ASSIGNMENT → From the entries that follow, copy each line in which "Promocionales" appears.

THE RECORDS below:

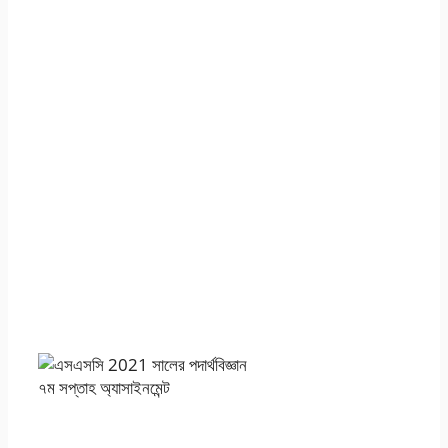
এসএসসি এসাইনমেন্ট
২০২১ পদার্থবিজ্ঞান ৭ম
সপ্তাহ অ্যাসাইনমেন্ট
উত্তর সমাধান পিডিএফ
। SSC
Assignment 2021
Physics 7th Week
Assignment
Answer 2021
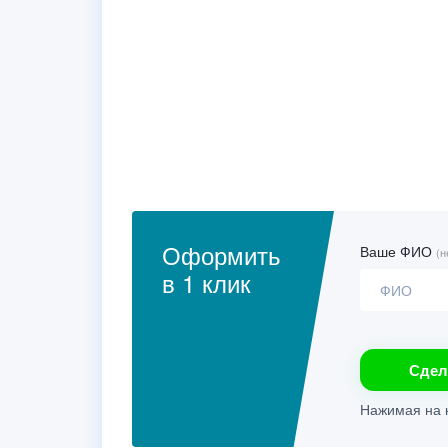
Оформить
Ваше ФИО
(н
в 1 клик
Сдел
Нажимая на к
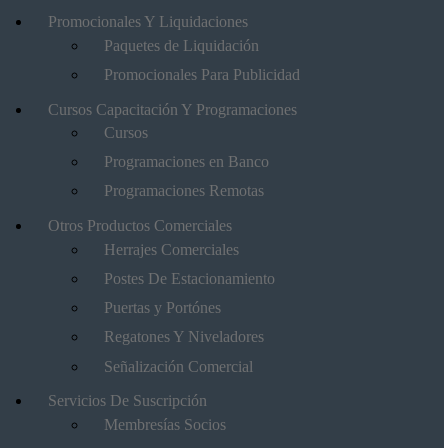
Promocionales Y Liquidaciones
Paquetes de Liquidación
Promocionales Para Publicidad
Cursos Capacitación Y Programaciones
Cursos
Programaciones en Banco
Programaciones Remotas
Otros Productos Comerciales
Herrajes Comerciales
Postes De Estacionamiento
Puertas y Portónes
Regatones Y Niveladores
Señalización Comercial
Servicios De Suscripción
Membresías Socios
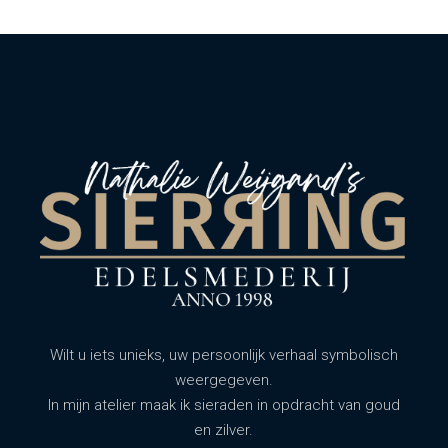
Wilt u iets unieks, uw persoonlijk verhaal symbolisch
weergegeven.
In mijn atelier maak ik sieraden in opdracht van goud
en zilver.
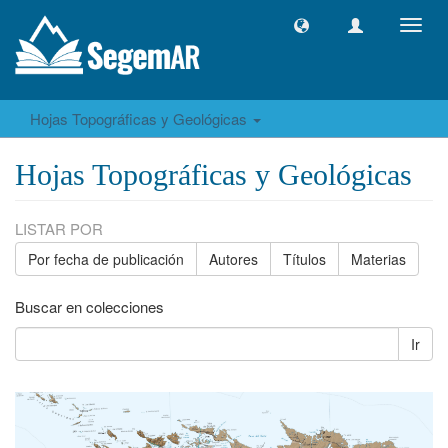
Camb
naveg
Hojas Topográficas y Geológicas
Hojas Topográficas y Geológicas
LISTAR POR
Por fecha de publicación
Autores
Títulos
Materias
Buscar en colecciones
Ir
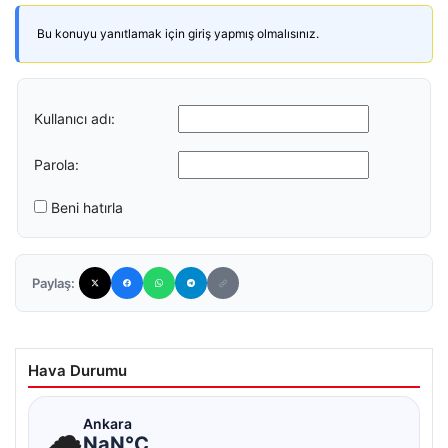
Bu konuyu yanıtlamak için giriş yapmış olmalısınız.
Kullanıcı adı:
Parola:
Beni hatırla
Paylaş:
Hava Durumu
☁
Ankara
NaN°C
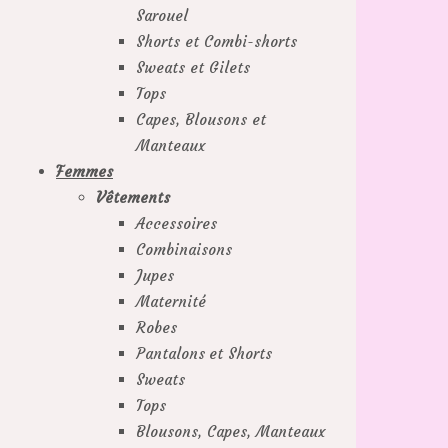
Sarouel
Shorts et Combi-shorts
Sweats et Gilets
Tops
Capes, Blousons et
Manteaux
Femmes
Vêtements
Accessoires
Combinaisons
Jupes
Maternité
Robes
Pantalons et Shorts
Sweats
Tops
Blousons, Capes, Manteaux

End of THE RECORDS.

RESPONSE FOR THIS EXERCISE →
Promocionales Y Liquidaciones
Promocionales Para Publicidad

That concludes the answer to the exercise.